The Model incorporates the TV Adopted learning – Adstock. The Adstock model hinges from the theory that advertising awareness is built over a period of time and the customers will retain the advertisement in their mindset for some time which is called as Carryover effect in statistical terms. When the model accounts for carryover effect it is possible to estimate the long-time ROI of any Media Channel. Media Saturation curves and diminishing return point was estimated for each media.
The Easy-to-use Simulation tool helped client in moving from "measure" to "measure, optimise and chose future".
Key Model Recommendations
Media Optimization for Asda Retailer has resulted in an incremental uplift in ROI by 11.6% from a base ROI of 3.02 to optimised ROI of 3.37 with an increase in spends by 20%
There is a possibility to Increase Asda spends up to 50% as the current spends is at a below optimal level.

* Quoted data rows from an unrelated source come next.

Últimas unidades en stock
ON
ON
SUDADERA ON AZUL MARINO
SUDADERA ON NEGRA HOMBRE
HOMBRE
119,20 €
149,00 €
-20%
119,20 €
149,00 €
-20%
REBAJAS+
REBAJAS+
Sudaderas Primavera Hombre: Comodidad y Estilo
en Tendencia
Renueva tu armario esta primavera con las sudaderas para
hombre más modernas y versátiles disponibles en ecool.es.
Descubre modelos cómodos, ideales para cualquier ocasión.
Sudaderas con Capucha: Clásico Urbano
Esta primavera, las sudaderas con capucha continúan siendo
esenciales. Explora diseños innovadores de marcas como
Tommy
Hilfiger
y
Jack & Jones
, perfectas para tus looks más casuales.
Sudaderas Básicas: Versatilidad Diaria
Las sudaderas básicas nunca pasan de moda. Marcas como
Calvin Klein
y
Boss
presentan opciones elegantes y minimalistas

Simulation indicated that YouTube Digital Video and Twitter Digital Social for Asda were operating at Sub optimal level. There is a possibility to further increase spends for YouTube and Twitter.
Project successfully developed and implemented CatmanAi solution for a popular FMCG Food Brand in UK and machine learning media models were built for 6 largest ecommerce retailers across UK. Simulation and Optimization was implemented for each media channel at individual level. Saturation curves were generated for all media vehicles.